In the Hour of Exile
In the North, with alabaster skies glow,
A woman-child waits
As Autumn sings to the corn grinders below.
Fishers cradle dreams in a song of the sea,
As a woman-child watches
They cast nets of hope in praise of eternity.
The weavers spin threads of past and future tales,
As the woman-child listens
While dancers whirl beneath moonlit veils.
In the bazaars, the bangle sellers cry,
As the woman-child weeps
Their voices rise as a hymn to the eternal sky.
The snake charmer plays on his flute a tune,
And the woman-child remembers
A melody of ecstasy under the silver moon.
The Indian gypsy tells of life and loss,
the woman-child speaks
Of the Queen’s Rival and the shadow she casts.

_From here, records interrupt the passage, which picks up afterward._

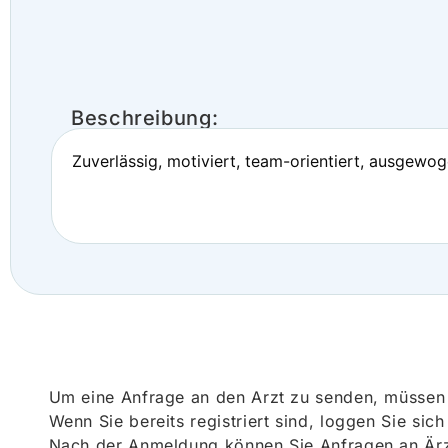
Beschreibung:
Zuverlässig, motiviert, team-orientiert, ausgewo
Um eine Anfrage an den Arzt zu senden, müssen S
Wenn Sie bereits registriert sind, loggen Sie sic
Nach der Anmeldung können Sie Anfragen an Ärz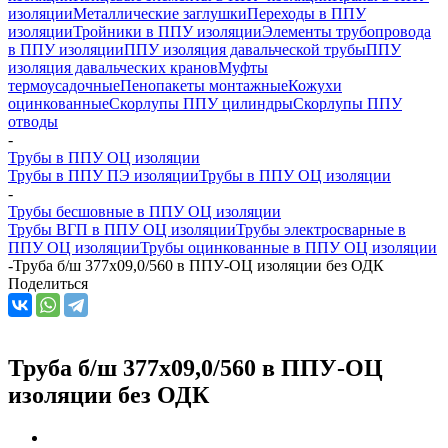
изоляции
Металлические заглушки
Переходы в ППУ
изоляции
Тройники в ППУ изоляции
Элементы трубопровода
в ППУ изоляции
ППУ изоляция давальческой трубы
ППУ
изоляция давальческих кранов
Муфты
термоусадочные
Пенопакеты монтажные
Кожухи
оцинкованные
Скорлупы ППУ цилиндры
Скорлупы ППУ
отводы
-
Трубы в ППУ ОЦ изоляции
Трубы в ППУ ПЭ изоляции
Трубы в ППУ ОЦ изоляции
-
Трубы бесшовные в ППУ ОЦ изоляции
Трубы ВГП в ППУ ОЦ изоляции
Трубы электросварные в
ППУ ОЦ изоляции
Трубы оцинкованные в ППУ ОЦ изоляции
-
Труба б/ш 377х09,0/560 в ППУ-ОЦ изоляции без ОДК
Поделиться
Труба б/ш 377х09,0/560 в ППУ-ОЦ
изоляции без ОДК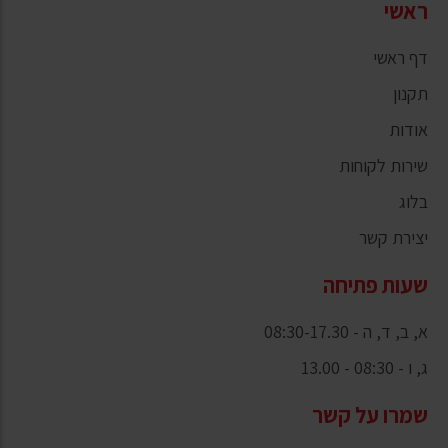
ראשי
דף ראשי
תקנון
אודות
שירות לקוחות
בלוג
יצירת קשר
שעות פתיחה
א, ב, ד, ה - 08:30-17.30
ג, ו - 08:30 - 13.00
שמרו על קשר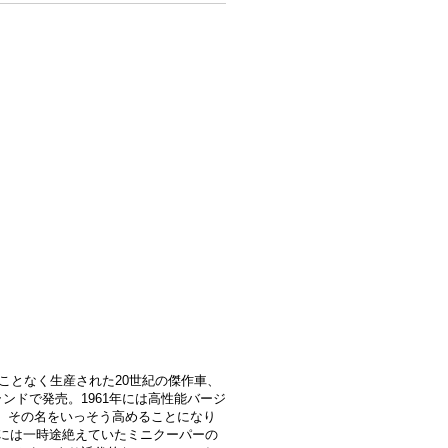
ることなく生産された20世紀の傑作車、
ンドで発売。1961年には高性能バージ
て、その名をいっそう高めることになり
年には一時途絶えていたミニクーパーの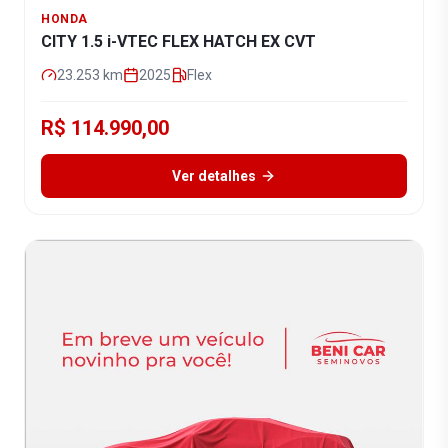
HONDA
CITY 1.5 i-VTEC FLEX HATCH EX CVT
23.253
km
2025
Flex
R$ 114.990,00
Ver detalhes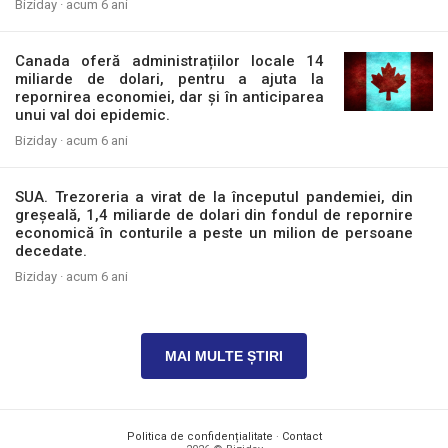
Biziday ·
acum 6 ani
Canada oferă administrațiilor locale 14
miliarde de dolari, pentru a ajuta la
repornirea economiei, dar și în anticiparea
unui val doi epidemic.
Biziday ·
acum 6 ani
SUA. Trezoreria a virat de la începutul pandemiei, din
greșeală, 1,4 miliarde de dolari din fondul de repornire
economică în conturile a peste un milion de persoane
decedate.
Biziday ·
acum 6 ani
MAI MULTE ȘTIRI
Politica de confidențialitate
·
Contact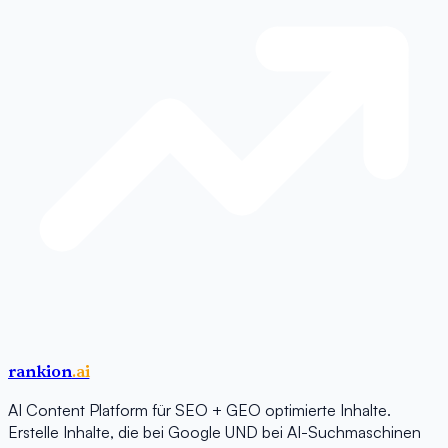
rankion
.ai
AI Content Platform für SEO + GEO optimierte Inhalte.
Erstelle Inhalte, die bei Google UND bei AI-Suchmaschinen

The Royal Tomb stands, a monument to strife,
as the woman-child receives
A gift from the ages of love in life.
Street cries reach as far as the forest dense,
As the woman-child grows old
youth fades from her smile, leaving a transient sense.
The bangle sellers, the fishers, the bearers of dreams,
remember the woman-child and
All sing to the rhythm of life’s flowing streams.
In praise of her own beauty, she stands,
In exile, the woman-child
the Indian gypsy with calloused hands.
The soul’s prayer twines through the bazaars,
And the woman-child writes,
Guided by the light of eternal stars.
To my children, I leave this lore,
of the woman-child in exile.
of bangle sellers and fishers on the shore.